• **What to work on**: Look below for the line that contains "プレストビスタ スライスハラペ", then copy it and each following line exactly, through and including the line that contains "調味料(油・酢・ソース等)".

*** Opening Supplied records ***

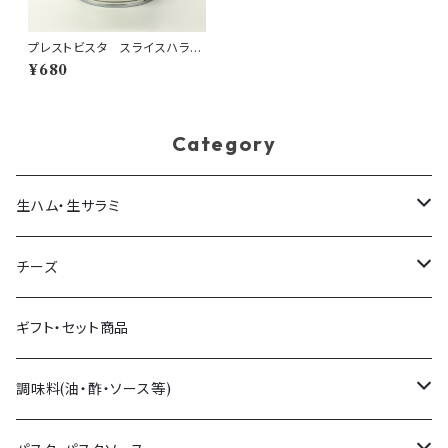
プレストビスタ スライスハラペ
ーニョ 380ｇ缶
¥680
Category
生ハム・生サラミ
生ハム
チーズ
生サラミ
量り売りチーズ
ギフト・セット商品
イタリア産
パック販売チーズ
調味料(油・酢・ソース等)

*** Closing Supplied records ***
*** Opening Supplied records ***

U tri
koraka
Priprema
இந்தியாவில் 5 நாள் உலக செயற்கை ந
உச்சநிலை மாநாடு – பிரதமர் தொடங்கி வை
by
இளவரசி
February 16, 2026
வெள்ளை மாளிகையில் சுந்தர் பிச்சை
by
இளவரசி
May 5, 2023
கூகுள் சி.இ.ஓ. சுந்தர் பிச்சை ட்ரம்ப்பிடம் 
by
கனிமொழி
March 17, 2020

*** Closing Supplied records ***
*** Opening Supplied records ***

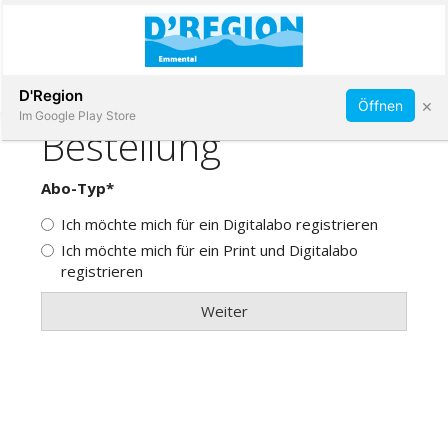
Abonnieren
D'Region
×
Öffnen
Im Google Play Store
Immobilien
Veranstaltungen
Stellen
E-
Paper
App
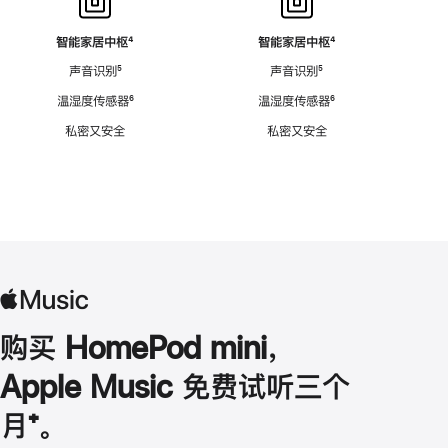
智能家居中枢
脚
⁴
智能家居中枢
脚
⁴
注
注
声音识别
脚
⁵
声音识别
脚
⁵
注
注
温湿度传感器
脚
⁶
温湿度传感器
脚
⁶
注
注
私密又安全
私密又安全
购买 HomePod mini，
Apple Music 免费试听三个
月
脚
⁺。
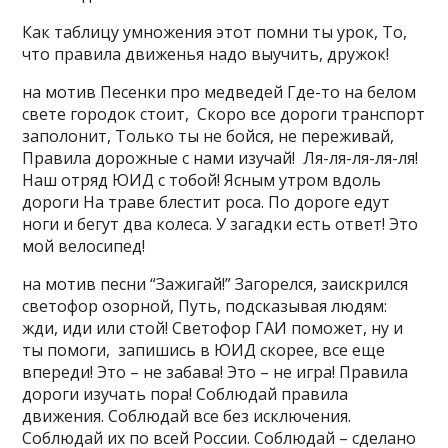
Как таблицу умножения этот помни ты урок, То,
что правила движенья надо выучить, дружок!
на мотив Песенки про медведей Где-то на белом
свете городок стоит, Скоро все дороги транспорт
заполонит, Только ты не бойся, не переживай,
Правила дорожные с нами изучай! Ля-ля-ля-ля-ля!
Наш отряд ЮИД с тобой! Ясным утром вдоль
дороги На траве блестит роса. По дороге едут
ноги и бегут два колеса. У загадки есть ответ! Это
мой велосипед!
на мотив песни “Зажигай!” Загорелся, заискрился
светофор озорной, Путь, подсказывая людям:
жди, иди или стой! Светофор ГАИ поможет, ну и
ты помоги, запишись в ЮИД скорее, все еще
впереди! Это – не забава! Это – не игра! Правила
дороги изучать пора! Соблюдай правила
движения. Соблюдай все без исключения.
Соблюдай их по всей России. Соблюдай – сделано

*** Closing Supplied records ***

• **Answer to this task**:
プレストビスタ スライスハラペ
ーニョ 380ｇ缶
¥680
Category
生ハム・生サラミ
生ハム
チーズ
生サラミ
量り売りチーズ
ギフト・セット商品
イタリア産
パック販売チーズ
調味料(油・酢・ソース等)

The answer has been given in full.